Filière touchée mais pas coulée

En Dordogne, une soixantaine d’éleveurs ont été impactés par la grippe aviaire. L’IGP locale a perdu 65 % de sa production en élevage, passant de 3 millions de canards en 2021 à 1 million de canards certifiés IGP en 2022. Selon les chiffres du Cifog (Comité interprofessionnel des palmipèdes à foie gras), en 2022, la filière a également été touchée par une hausse de ses coûts de production, avec une augmentation de 24,5 % entre 2021 et 2022. En cause : la crise sanitaire, le prix des canetons, les coûts de l’alimentation des animaux, et de l’énergie.

« Après une chute de la production de 35 % au niveau national, la filière foie gras va progresser de 20 % en 2023 »

La bonne nouvelle, c’est qu’il y a eu « peu de départs ou de défaillances d’entreprise dans l’IGP » et l’horizon s’éclaircit à l’heure de dresser un premier bilan pour 2023. « La filière reprend des couleurs, annonce Marie-Pierre Pé, présidente du Cifog. Après une chute de la production de 35 % au niveau national, elle va progresser de 20 % en 2023. » Peu touchés par la grippe aviaire cette année, les éleveurs périgourdins ont récupéré plus de canetons mâles que prévu, trois grandes coopératives du Gers ayant été à l’arrêt pendant quatre mois. Et seuls les mâles permettent l’obtention de l’IGP. « On a pu la remettre en place dès l’été, et on espère retrouver 50 % du potentiel de production », note Alexandre Léon.

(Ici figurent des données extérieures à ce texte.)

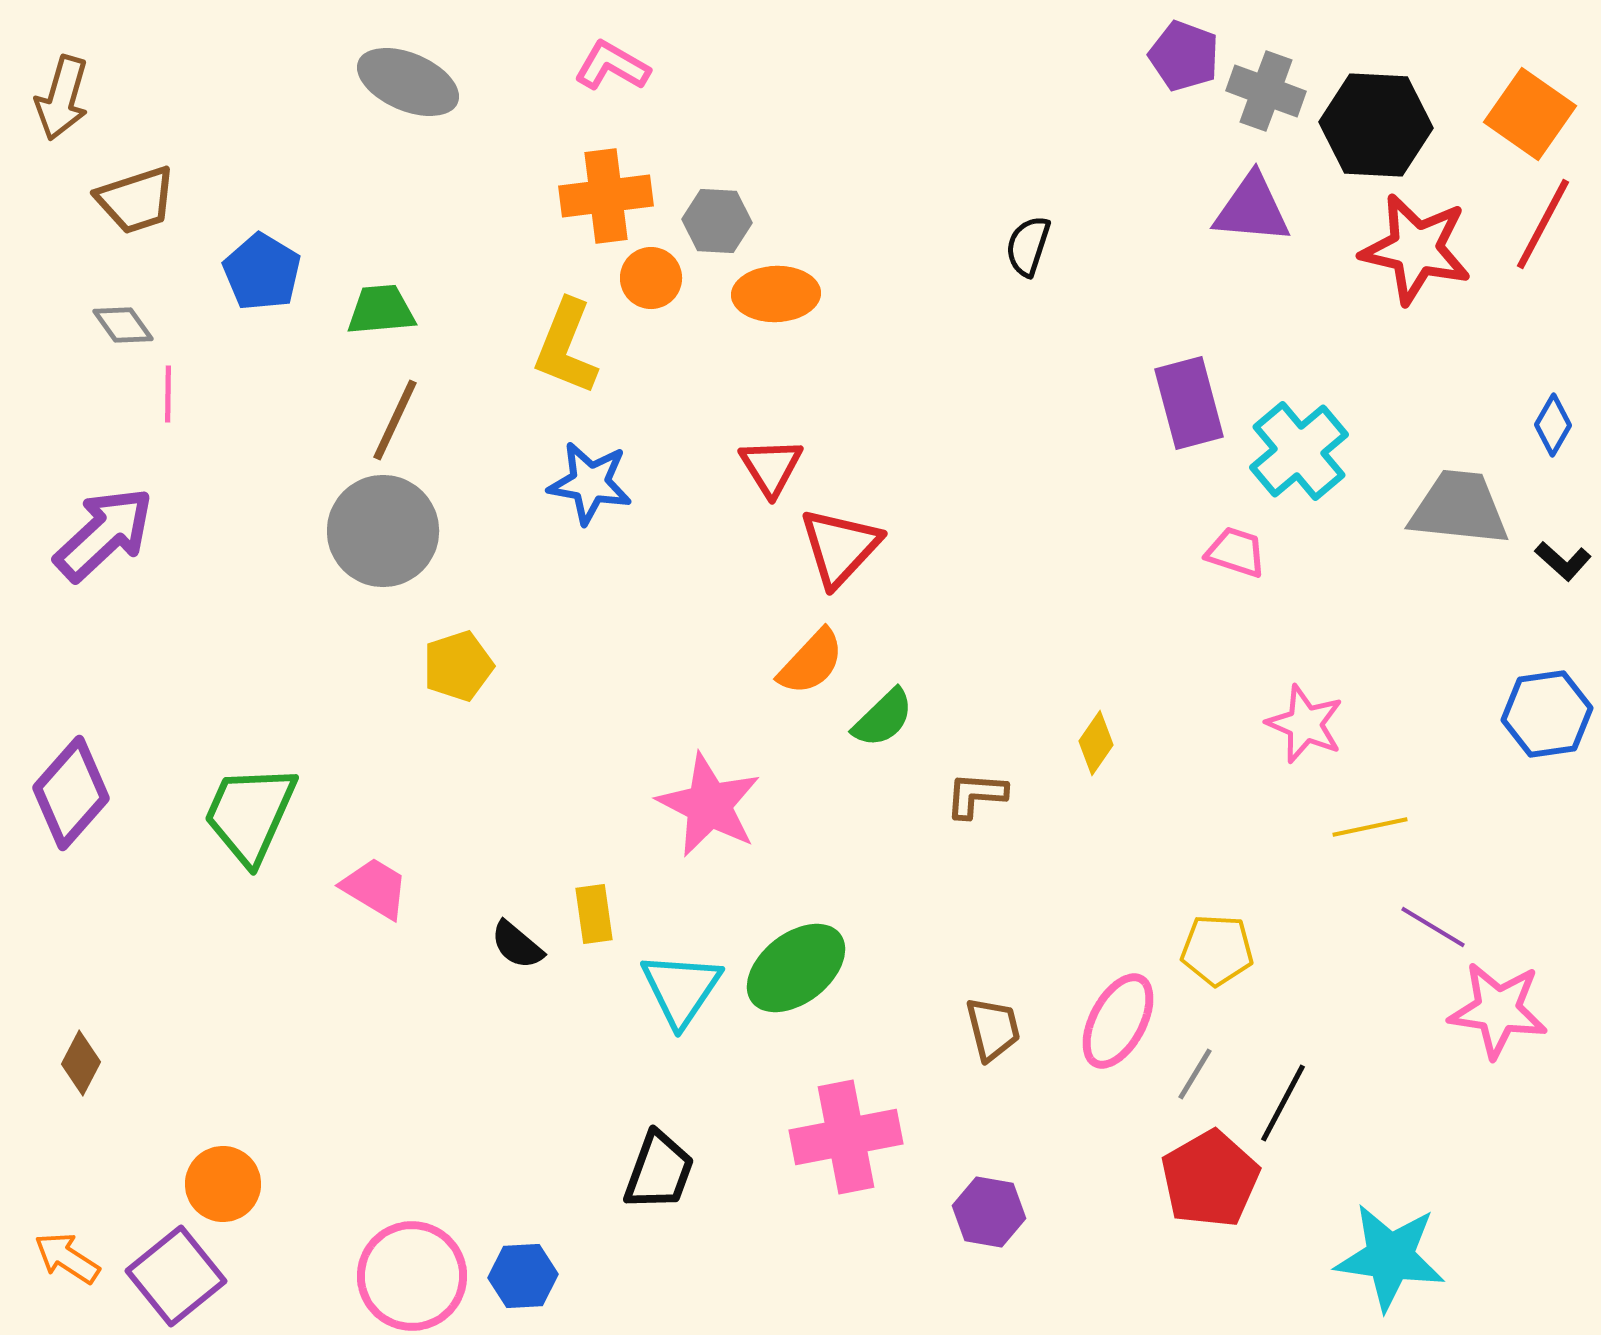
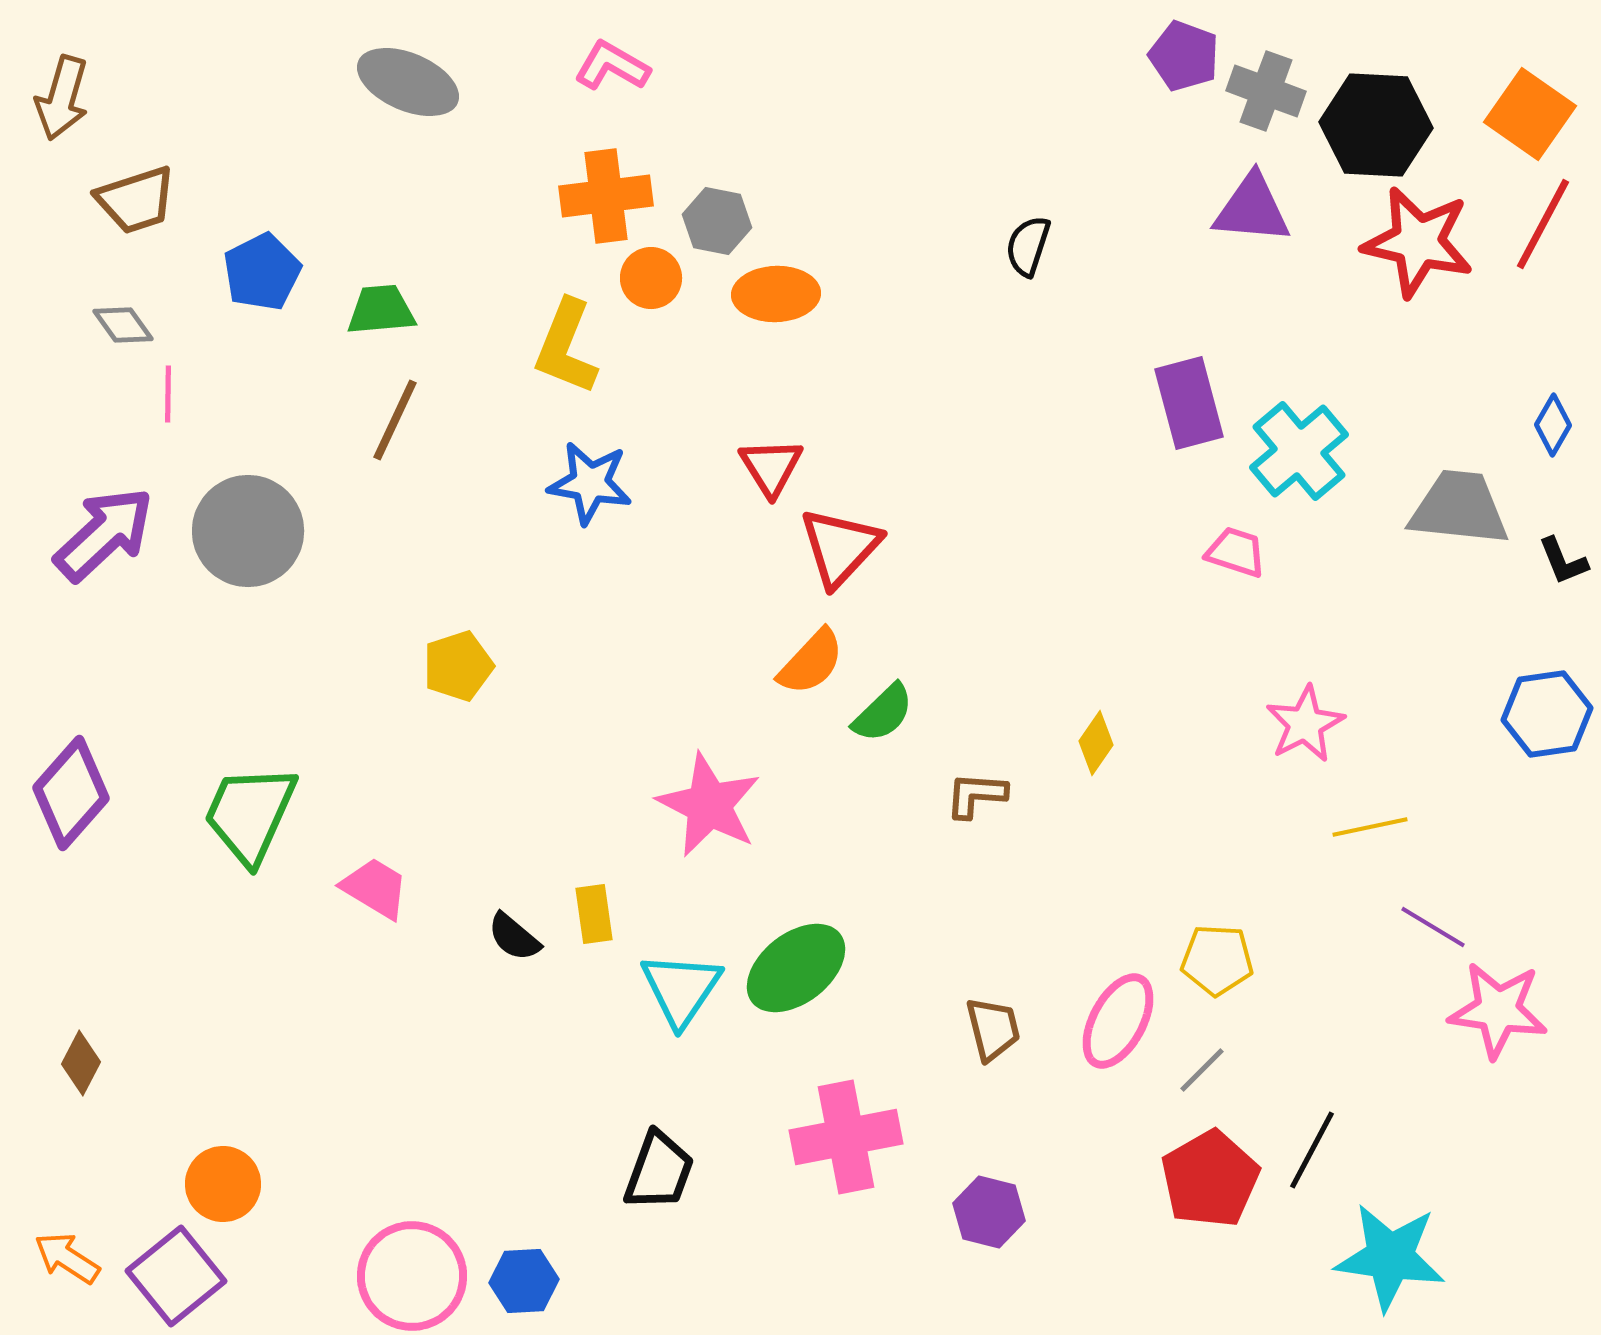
gray hexagon at (717, 221): rotated 8 degrees clockwise
red star at (1416, 249): moved 2 px right, 7 px up
blue pentagon at (262, 272): rotated 14 degrees clockwise
gray circle at (383, 531): moved 135 px left
black L-shape at (1563, 561): rotated 26 degrees clockwise
green semicircle at (883, 718): moved 5 px up
pink star at (1305, 724): rotated 22 degrees clockwise
black semicircle at (517, 945): moved 3 px left, 8 px up
yellow pentagon at (1217, 950): moved 10 px down
gray line at (1195, 1074): moved 7 px right, 4 px up; rotated 14 degrees clockwise
black line at (1283, 1103): moved 29 px right, 47 px down
purple hexagon at (989, 1212): rotated 4 degrees clockwise
blue hexagon at (523, 1276): moved 1 px right, 5 px down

Vaccination des canards gras

Pour 2024, l’animateur de Foie gras du Périgord espère avant tout « reconstruire le potentiel de production » notamment grâce à la vaccination des canards gras, qui était très attendue. Sur un an, 64 millions de canards des filières canard à rôtir et à foie gras seront vaccinés, selon le Cifog. « Il s’agit d’une dérogation, car il est interdit de vacciner les volailles en Europe, mais en France, il y a eu une obligation réglementaire de le faire sur les canards gras, dans les élevages de plus de 250 individus. C’est une expérimentation sur cet animal qui est plus excréteur de virus. Par la suite, on devra le faire valider à grande échelle. C’est le seul espoir dans le paysage pour une amélioration de la situation sanitaire », révèle Alexandre Léon.

« Le Périgord a une filière de circuit court bien plus importante que dans d’autres départements »

Une filière à préserver puisque le foie gras du Périgord bénéficie aujourd’hui d’une grande notoriété, née « du tissu artisanal de producteurs et des grandes marques nationales qui viennent du Périgord comme Rougié ou Delpeyrat », relate Marie-Pierre Pé. Si certains, depuis, en sont partis « par manque de production à l’échelle industrielle, la région reste celle qui compte le plus de conserveurs en TPE / PME », estime Alexandre Léon. Ce que confirme la présidente du Cifog : « Le Périgord a une filière de circuit court bien plus importante que dans d’autres départements ». Et la richesse de ce foie gras, c’est « sa multitude de recettes et des transformateurs qui portent le nom de grandes familles qui sont toujours aux manettes : quand on inscrit son nom sur un produit, on engage son honneur, c’est une garantie forte de qualité ».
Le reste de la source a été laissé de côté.